The Divine Divide
More than a century ago, Friedrich Nietzsche, the depressive and depressing German philosopher, pronounced the death of God, but most Americans have yet to hear the message. The four horsemen of the New Atheist apocalypse—Christopher Hitchens, Sam Harris, Richard Dawkins, and Daniel C. Dennett—have done their best to carry on the movement that Nietzsche heralded, but their achievement has been largely monetary. Some 90 percent of Americans are still content to believe in God.
Or gods, rather. According to Baylor University professors Paul Froese and Christopher Bader, the real war in American society is not between atheists and theists, but between people who have differing conceptions of the divine. In 1991, James Davison Hunter introduced the concept of the culture wars, which he said were grounded in different conceptions of moral authority. In America's Four Gods: What We Say about God—and What That Says about Us (Oxford University Press), Froese and Bader take the sociological examination one step further. Views of "moral authority" are notoriously difficult to study empirically. Few people, after all, are equipped to explain the differences between moral relativism and moral absolutism. So Froese and Bader examine our conception of God to determine whether and how our theological ideas matter for politics and culture.

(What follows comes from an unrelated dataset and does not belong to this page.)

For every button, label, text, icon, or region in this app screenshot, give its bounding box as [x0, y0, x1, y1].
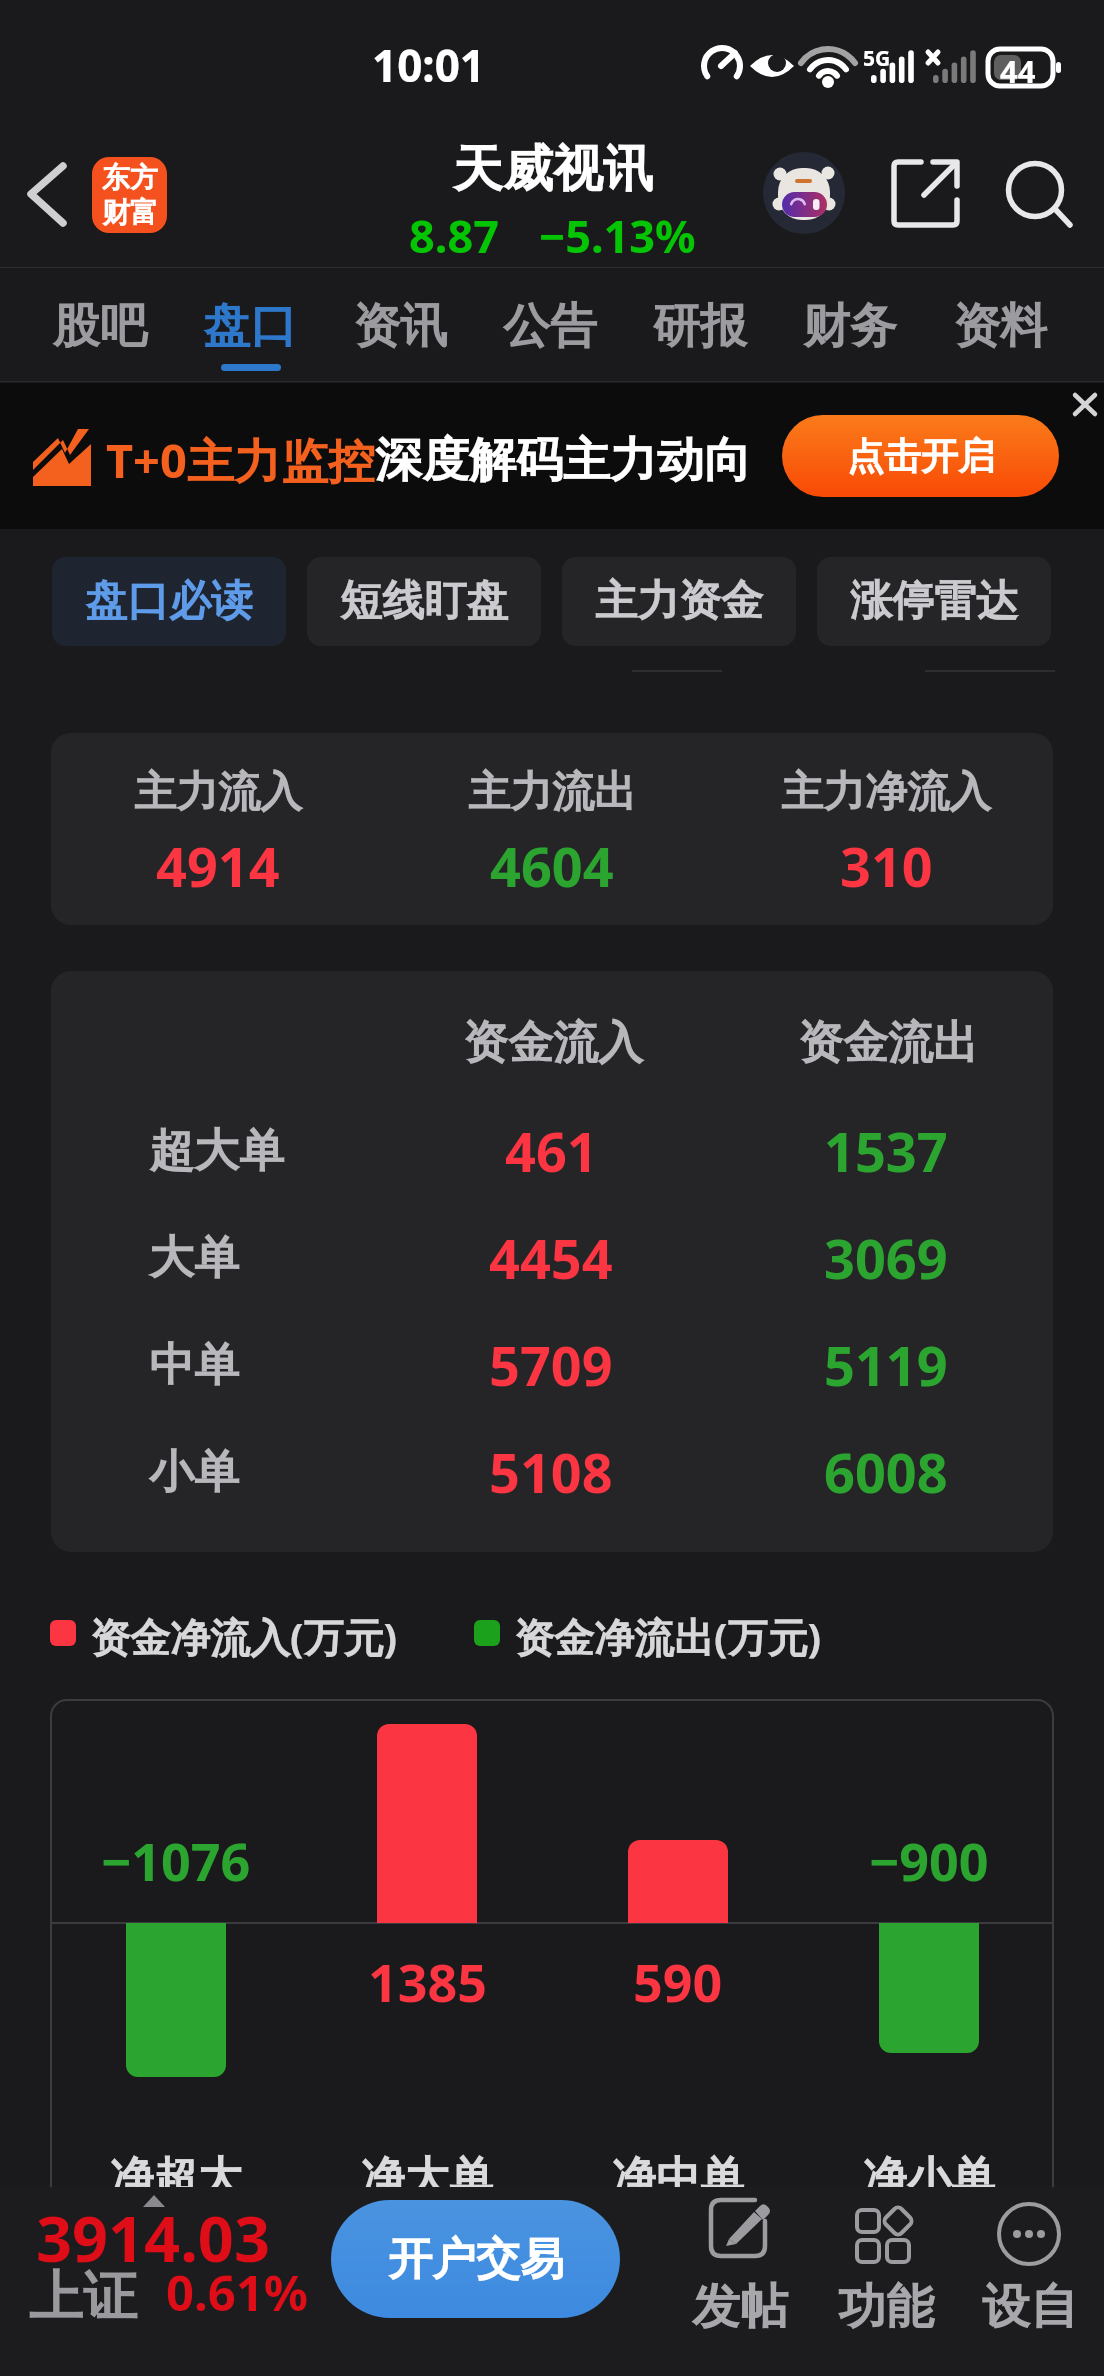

The American religious landscape is admittedly as varied and complex as the geographical landscape. This makes any taxonomy of religious beliefs necessarily artificial, as the authors note. So they start with what American religious believers have in common: namely, the notion that God is loving. This is something some 85 percent of Americans affirm.
Beneath that superficial similarity, though, is a range of conceptions about God's character. Those conceptions dramatically alter our understanding of the shape his love takes in our world. Froese and Bader examine two questions whose answers, they contend, determine more about a person's cultural and political worldview than any other sociological factor. First, to what extent does God interact with the world? Second, to what extent does God judge the world? As the authors put it, "The answers to these questions predict the substance of our worldviews much better than the color of our skin, the size of our bank account, the political party we belong to, or whether we wear a white Stetson or faded Birkenstocks."
Respondents' answers lead the authors to identify four conceptions of God among the American religious public: (1) the authoritative God, who both judges and is closely engaged in the world; (2) the benevolent God, who is "engaged but nonjudgmental"; (3) the critical God, who happens to be judgmental but disengaged; and (4) the distant God, who is neither engaged nor judgmental, and could care less about how humans muck about.
The rubric is helpful. It moves beyond the binary culture-war characterizations of "Left and Right," "progressive and conservative," and so on. Our over-dependence on such characterizations became clear when black evangelicals in California voted overwhelmingly for Barack Obama, as expected, but also voted to ban homosexual marriages. The outcome reminded everyone that the culture wars aren't always fought along partisan lines.